Whatever formal Japanese concessions emerge from negotiations, informal arrangements will spring up to preserve the status quo in every case. This will bring the United States back to square one, or to an even worse position, with increased American frustration and fresh evidence in the hands of Japanese nationalists that the United States is bent on "changing Japanese culture."


The ineffectual American approach toward Japan is based on a proliferation of illusions. Much comfort is derived from the belief that Japan and the United States are bound together by democratic values and common national objectives. This is correct in the sense that both countries believe in limiting arbitrary power, and that both believe in the benefits of the international free trade system.

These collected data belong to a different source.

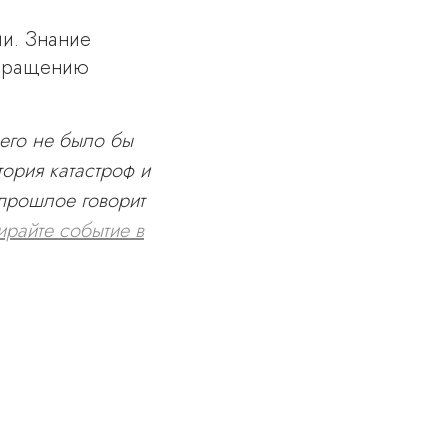
ии. Знание
твращению
его не было бы
тория катастроф и
 прошлое говорит
ирайте событие в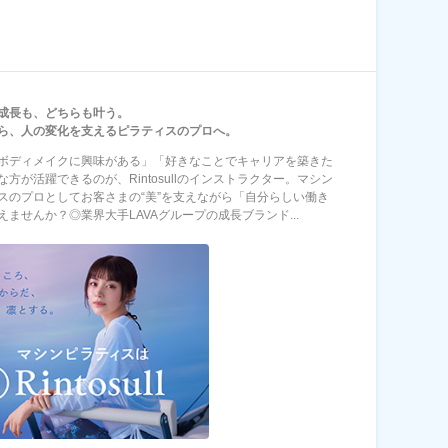
成長も、どちらも叶う。
ら、人の変化を支えるピラティスのプロへ。
ボディメイクに興味がある」「好きなことでキャリアを築きた
な方が活躍できるのが、Rintosullのインストラクター。マシン
スのプロとしてお客さまの“美”を支えながら「自分らしい働き
えませんか？◎業界大手LAVAグループの成長ブランド...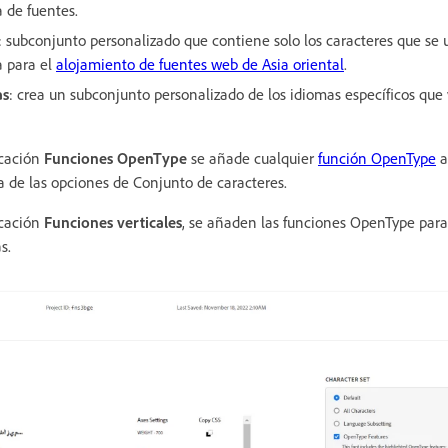
 de fuentes.
: subconjunto personalizado que contiene solo los caracteres que se u
a para el
alojamiento de fuentes web de Asia oriental
.
as
: crea un subconjunto personalizado de los idiomas específicos que 
icación
Funciones OpenType
se añade cualquier
función OpenType
a
ra de las opciones de Conjunto de caracteres.
icación
Funciones verticales
, se añaden las funciones OpenType para
s.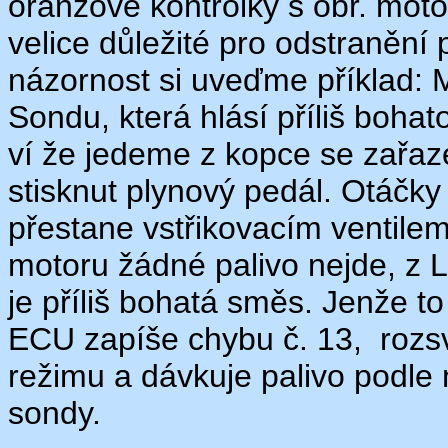
oranžové kontrolky s obr. moto
velice důležité pro odstranění 
názornost si uveďme příklad
Sondu, která hlásí příliš boha
ví že jedeme z kopce se zař
stisknut plynový pedál. Otáčky
přestane vstřikovacím ventilem
motoru žádné palivo nejde, z
je příliš bohatá směs. Jenže t
ECU zapíše chybu č. 13, rozsv
režimu a dávkuje palivo podle
sondy.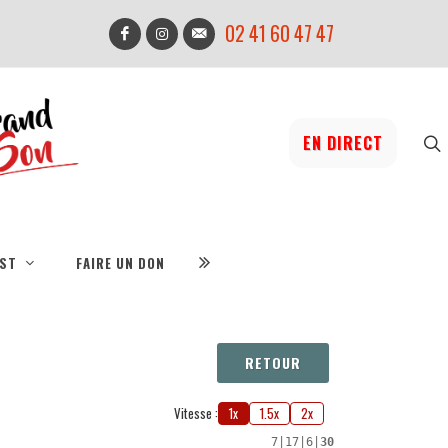
02 41 60 47 47
EN DIRECT
IST
FAIRE UN DON
RETOUR
Vitesse :
1x
1.5x
2x
7
|
17
|
6
|
30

But regarding the substance of the curbs on power, and the way they ought to be applied, American thinking and that of the Japanese power elite have little in common. And the international free trade system is undermined by the very methods Japanese business interests use to help preserve the advantages of their controlled domestic economy.

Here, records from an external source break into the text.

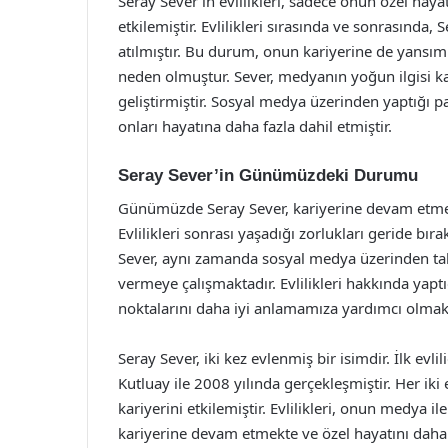
Seray Sever’in evlilikleri, sadece onun özel haya
etkilemiştir. Evlilikleri sırasında ve sonrasında
atılmıştır. Bu durum, onun kariyerine de yansı
neden olmuştur. Sever, medyanın yoğun ilgisi kar
geliştirmiştir. Sosyal medya üzerinden yaptığı pay
onları hayatına daha fazla dahil etmiştir.
Seray Sever’in Günümüzdeki Durumu
Günümüzde Seray Sever, kariyerine devam etmekte
Evlilikleri sonrası yaşadığı zorlukları geride bı
Sever, aynı zamanda sosyal medya üzerinden tak
vermeye çalışmaktadır. Evlilikleri hakkında yap
noktalarını daha iyi anlamamıza yardımcı olmakt
Seray Sever, iki kez evlenmiş bir isimdir. İlk evlil
Kutluay ile 2008 yılında gerçekleşmiştir. Her iki 
kariyerini etkilemiştir. Evlilikleri, onun medya il
kariyerine devam etmekte ve özel hayatını daha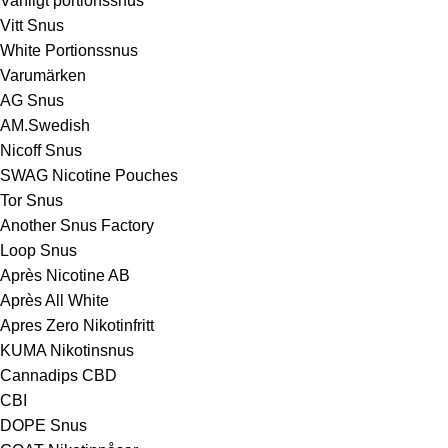
Vanligt portionssnus
Vitt Snus
White Portionssnus
Varumärken
AG Snus
AM.Swedish
Nicoff Snus
SWAG Nicotine Pouches
Tor Snus
Another Snus Factory
Loop Snus
Après Nicotine AB
Après All White
Apres Zero Nikotinfritt
KUMA Nikotinsnus
Cannadips CBD
CBI
DOPE Snus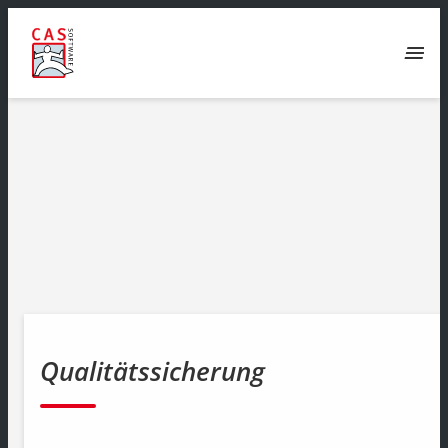
menu
Qualitätssicherung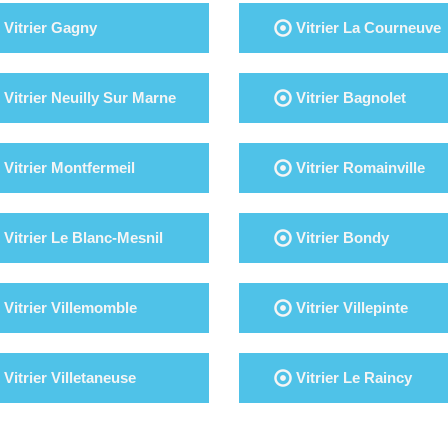
Vitrier Gagny
Vitrier La Courneuve
Vitrier Neuilly Sur Marne
Vitrier Bagnolet
Vitrier Montfermeil
Vitrier Romainville
Vitrier Le Blanc-Mesnil
Vitrier Bondy
Vitrier Villemomble
Vitrier Villepinte
Vitrier Villetaneuse
Vitrier Le Raincy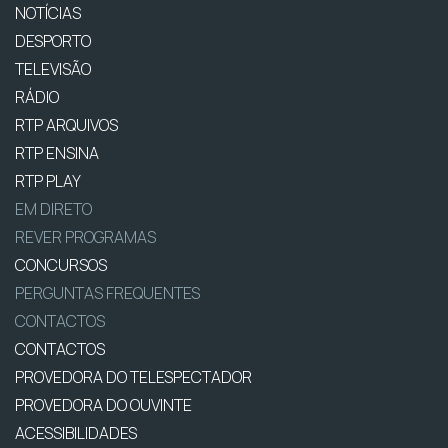
NOTÍCIAS
DESPORTO
TELEVISÃO
RÁDIO
RTP ARQUIVOS
RTP ENSINA
RTP PLAY
EM DIRETO
REVER PROGRAMAS
CONCURSOS
PERGUNTAS FREQUENTES
CONTACTOS
CONTACTOS
PROVEDORA DO TELESPECTADOR
PROVEDORA DO OUVINTE
ACESSIBILIDADES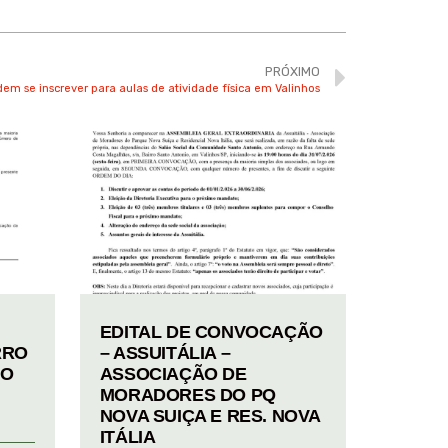
PRÓXIMO
m se inscrever para aulas de atividade física em Valinhos
EDITAL DE CONVOCAÇÃO
RRO
– ASSUITÁLIA –
TO
ASSOCIAÇÃO DE
MORADORES DO PQ
NOVA SUIÇA E RES. NOVA
ITÁLIA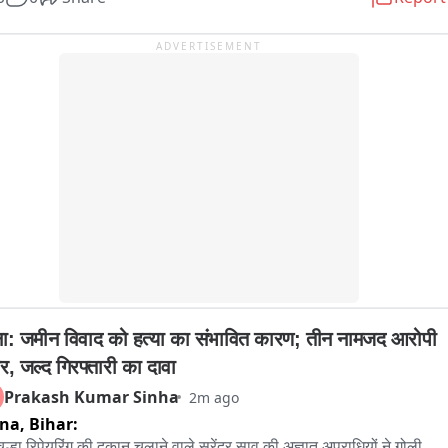
 हौसले में कोई कमी नहीं आई है। वहीं उन्होंने कहा कि उनके खिलाफ दिल्ली में 
टिव गढ़े गए थे और उन्हें ही निशाना बनाया गया था।
ADVERTISEMENT
ा: जमीन विवाद को हत्या का संभावित कारण; तीन नामजद आरोपी 
र, जल्द गिरफ्तारी का दावा
Prakash Kumar Sinha
2m ago
tna,
Bihar:
ूल्हा रिपेयरिंग की दुकान चलाने वाले सुरेंद्र साव की अज्ञात अपराधियों ने गोली 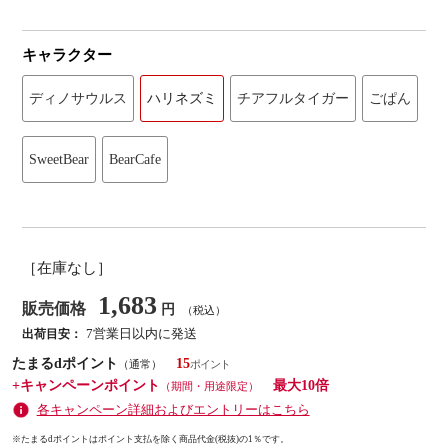
キャラクター
ディノサウルス
ハリネズミ
チアフルタイガー
ごぱん
SweetBear
BearCafe
［在庫なし］
1,683
販売価格
円
（税込）
7営業日以内に発送
出荷目安：
たまるdポイント
15
（通常）
+キャンペーンポイント
最大10倍
（期間・用途限定）
各キャンペーン詳細およびエントリーはこちら
※たまるdポイントはポイント支払を除く商品代金(税抜)の1％です。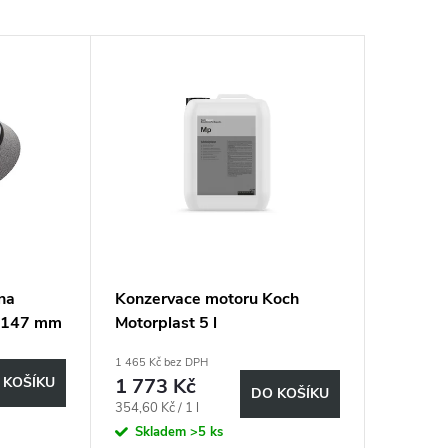
 na
Konzervace motoru Koch
r 147 mm
Motorplast 5 l
1 465 Kč bez DPH
 KOŠÍKU
1 773 Kč
DO KOŠÍKU
Měrná
354,60 Kč / 1 l
cena:
Skladem
>5 ks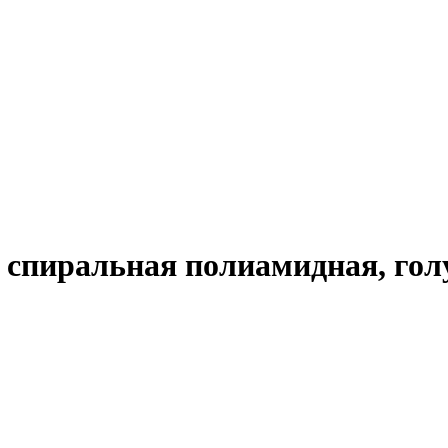
спиральная полиамидная, голуба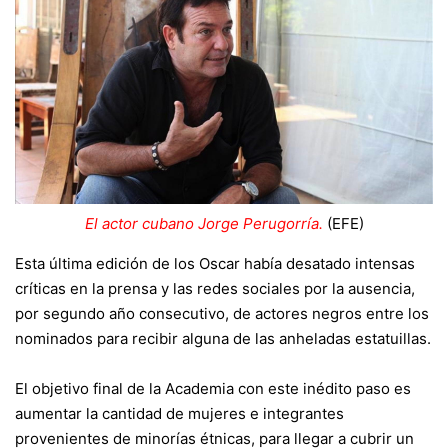
El actor cubano Jorge Perugorría.
(EFE)
Esta última edición de los Oscar había desatado intensas
críticas en la prensa y las redes sociales por la ausencia,
por segundo año consecutivo, de actores negros entre los
nominados para recibir alguna de las anheladas estatuillas.
El objetivo final de la Academia con este inédito paso es
aumentar la cantidad de mujeres e integrantes
provenientes de minorías étnicas, para llegar a cubrir un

The American-designed Japanese constitution does not define a political system in which laws prevail over authorities. Japan is ruled through highly informal structures of governance and bureaucratic authority, which dovetail with the so-called jinmyaku (personal network) relations and transactions, unregulated by law, among clusters of the elite. Control over a potentially very disorderly world is the essential goal of Japan's bureaucrats. Even judiciary bureaucrats will not leave it up to the courts to decide in matters that affect the political system. Elections in Japan do not help shape or change concrete policies.

In its economic objectives, the United States wants to convince the world of the virtues of the market as an instrument for deciding the most efficient allocation of resources, thereby achieving the greatest good for the greatest number. In Japan, the market plays an ordering role, but is ultimately not allowed to determine the course of economic processes. Indeed, Japan's powerholders would be horrified if they had to leave the future up to the market. Market forces are seen as useful instruments to influence desired outcomes, but never as ends in themselves.

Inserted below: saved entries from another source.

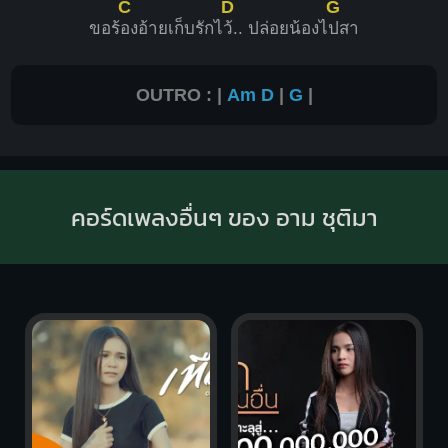
C
D
G
ขอร้
องอ้ายเก็บรักไ
ว้.. ปล่อยน้องไ
ปสา
OUTRO : |
Am
D
|
G
|
คอร์ดเพลงอื่นๆ ของ อาม ชุติมา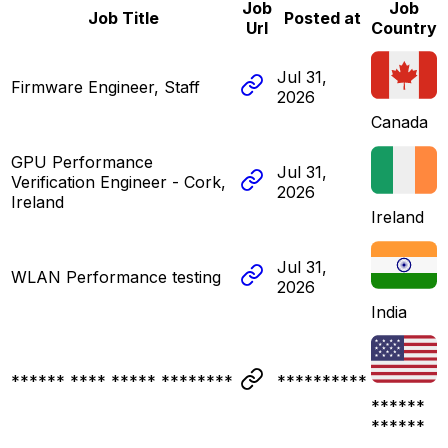
Job
Job
Job Title
Posted at
Url
Country
Jul 31,
Firmware Engineer, Staff
2026
Canada
GPU Performance
Jul 31,
Verification Engineer - Cork,
2026
Ireland
Ireland
Jul 31,
WLAN Performance testing
2026
India
****** **** ***** ********
**********
******
******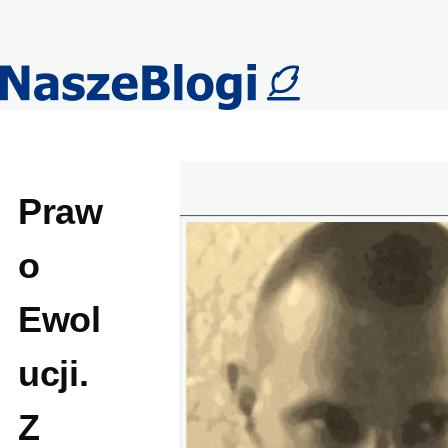
Przejdź do treści
Praw
o
Ewol
ucji.
Z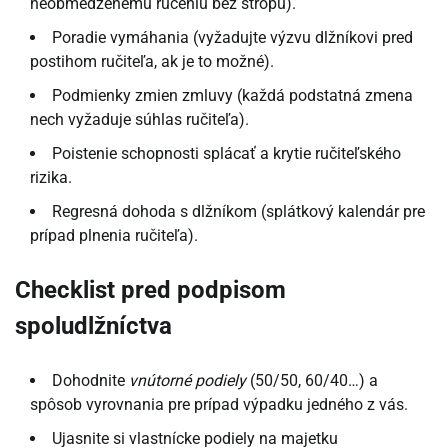
neobmedzenému ručeniu bez stropu).
Poradie vymáhania (vyžadujte výzvu dlžníkovi pred
postihom ručiteľa, ak je to možné).
Podmienky zmien zmluvy (každá podstatná zmena
nech vyžaduje súhlas ručiteľa).
Poistenie schopnosti splácať a krytie ručiteľského
rizika.
Regresná dohoda s dlžníkom (splátkový kalendár pre
prípad plnenia ručiteľa).
Checklist pred podpisom
spoludlžníctva
Dohodnite
vnútorné podiely
(50/50, 60/40…) a
spôsob vyrovnania pre prípad výpadku jedného z vás.
Ujasnite si vlastnícke podiely na majetku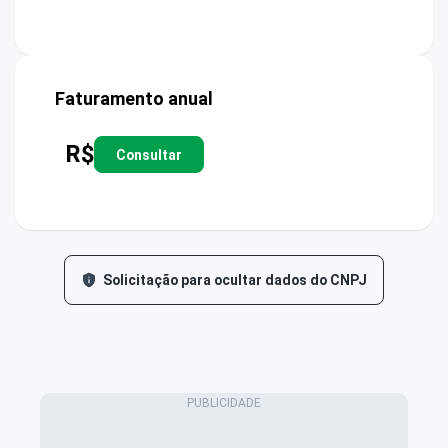
Faturamento anual
R$
Consultar
Solicitação para ocultar dados do CNPJ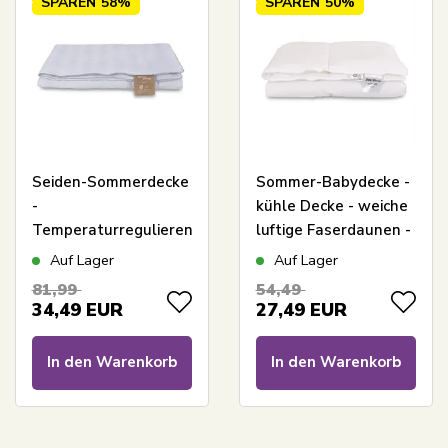
SPAREN
58%
SPAREN
50%
Seiden-Sommerdecke
Sommer-Babydecke -
-
kühle Decke - weiche
Temperaturregulierend
luftige Faserdaunen -
- 100%
allergikerfreundlich -
Auf Lager
Auf Lager
Maulbeerseide -
70x100 cm - Zen
81,99
54,49
70x100 cm - Borg
Sleep
34,49
EUR
27,49
EUR
Living
In den Warenkorb
In den Warenkorb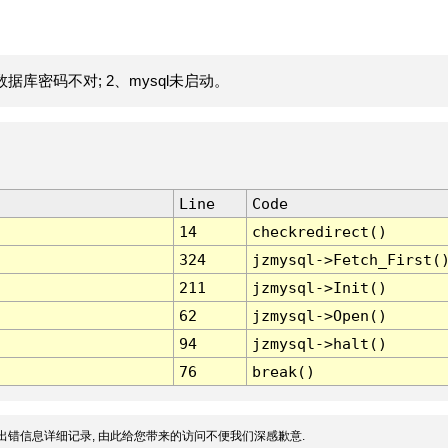
据库密码不对; 2、mysql未启动。
Line
Code
14
checkredirect()
324
jzmysql->Fetch_First(
211
jzmysql->Init()
62
jzmysql->Open()
94
jzmysql->halt()
76
break()
出错信息详细记录, 由此给您带来的访问不便我们深感歉意.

American wishful thinking causes blindness to the fact that Japanese political and economic behavior is meant to accomplish aims that are fundamentally different from those assumed by the United States. When realization of this fact sets in among those who have not wanted to believe it, existing frustrations are likely to reach a critical point, leading even to conjecture that Japan is run by reprobates; the U.S.-Japanese relationship is ultimately most vulnerable to moral indignation.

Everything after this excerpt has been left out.